-->
Save your FREE seat for 流媒体 Connect this August. 现在注册!

Video: Audio Analysis and Machine Learning for Video

Learn more about machine learning and AI at 流媒体的下一个事件.

Watch 小君海德's complete presentation, VES103. Enhancing Media with Machine Learning in 2019,在… 流媒体 Conference Video Portal.

Read the complete transcript of this clip:

小君海德: In my opinion, this is one of the more mature areas of machine learning for video. These services are pretty accurate when it comes to speech-to-text, from what I've seen. 显然,它们并不完美. But I feel that they're more perfect in this regard than they are with object detection, especially when we're talking about videos in the wild.

Say I'm a machine learning service, for instance, maybe Video Indexer or Valossa.

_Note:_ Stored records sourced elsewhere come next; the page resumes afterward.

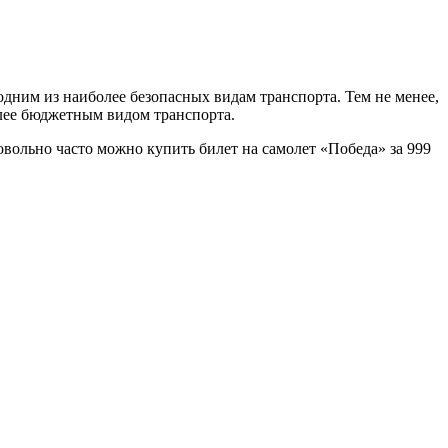
дним из наиболее безопасных видам транспорта. Тем не менее,
олее бюджетным видом транспорта.
ольно часто можно купить билет на самолет «Победа» за 999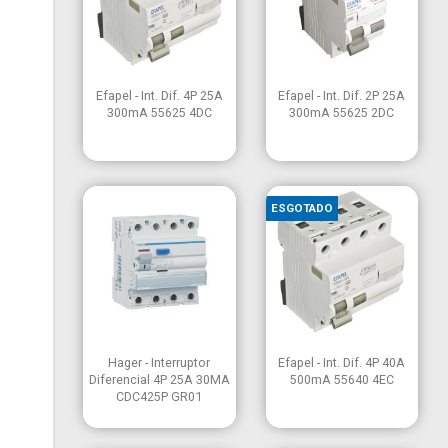


Vista rápida
Vista rápida
Efapel - Int. Dif. 4P 25A
Efapel - Int. Dif. 2P 25A
300mA 55625 4DC
300mA 55625 2DC
ESGOTADO


Vista rápida
Vista rápida
Hager - Interruptor
Efapel - Int. Dif. 4P 40A
Diferencial 4P 25A 30MA
500mA 55640 4EC
CDC425P GR01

And I'm tuning my models and they're going to probably cover 80%. But there are going to be those videos that they're not expecting, and they haven't been properly tuned to. So what I would say now is speech-to-text and translation or speech-to-text iare actually pretty good so far.

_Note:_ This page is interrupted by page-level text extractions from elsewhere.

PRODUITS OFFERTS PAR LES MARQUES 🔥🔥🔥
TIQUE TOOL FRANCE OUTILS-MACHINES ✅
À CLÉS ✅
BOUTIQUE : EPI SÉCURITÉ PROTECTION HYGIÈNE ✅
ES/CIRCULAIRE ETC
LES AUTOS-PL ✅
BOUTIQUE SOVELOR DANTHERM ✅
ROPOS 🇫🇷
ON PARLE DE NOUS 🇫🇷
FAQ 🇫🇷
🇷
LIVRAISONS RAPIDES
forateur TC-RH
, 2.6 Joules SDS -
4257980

Translation builds on top of that. In addition to being able to get a transcript, you can then take that transcript and translate it to other languages. 这是另一个很酷的例子. There are sounds in this world that aren't just speech. So we have, you know, bird sounds. 我们有掌声,我们有音乐. 诸如此类. Certain services can actually tell you what other audio is happening within the video as well. 这很有用.

What you see on the left is Valossa and what their JSON looks like. I ran it through video, and it detected applause. In the Fauna category, it detected a pet sound, probably a dog bark or something.

Then there's Video Indexer from Azure Media Services. They have this really cool speaker statistics that they give you. Let's say you have some kind of like training system where you're teaching toastmasters, and you want them to be able to have a two-way conversation. You can leverage these statistics to know who's the one that's talking and not letting anyone else talk.

In this case, it's me, because I'm sitting up here talking to all of you and you're all quiet. But speakers' statistics are pretty interesting.

There's also sentiment analysis as well. Sentiment analysis is where you analyze how much happiness or sadness is in a video. Or how positive or negative is a particular point in the video. Valossa has a pretty cool visualizer within their UI where you can get some sentiment.

AMS Video Indexer does positive and negative, and I think they just recently started putting some emotions in there as well.

Watson Video Enrichment has been doing sentiment analysis for a while. So what you can see here in the bottom right is joy, sadness, anger, fear, and disgust.

流媒体覆盖
免费的
合资格订户
现在就订阅 最新一期 过去的问题
相关文章

是什么 Machine Learning as a Service?

RealEyes Media CTO 小君海德 discusses MLaaS and how to leverage it in this clip from his Video Engineering Summit presentation at 流媒体 East 2019.

Video: How to Make MLaaS Work for You

MLaaS对你有用吗? Depends on the kind of content you have, 你是如何使用它的, 以及你需要的结果类型, as RealEyes' 小君海德 explains in this clip from his Video Engineering Summit presentation at 流媒体 East 2019.

Video: What's the Difference Between Machine Learning and AI?

Microsoft's Andy Beach and IBM/Watson Media's Ethan Dreilinger break down the differences between machine learning and AI in this clip from their panel at 流媒体 West 2018.

Video: Key Considerations When Choosing a Video AI Platform

RealEyes Director of Technology 小君海德 discusses the importance of internal self-assessment and which use-case elements to consider when choosing a platform for video AI in this clip from 流媒体 East 2018.

Video: Tips for Getting Started with Video AI Platforms

RealEyes Director of Technology 小君海德 outlines the first steps in choosing an AI platform in this clip from his presentation at 流媒体 East 2018.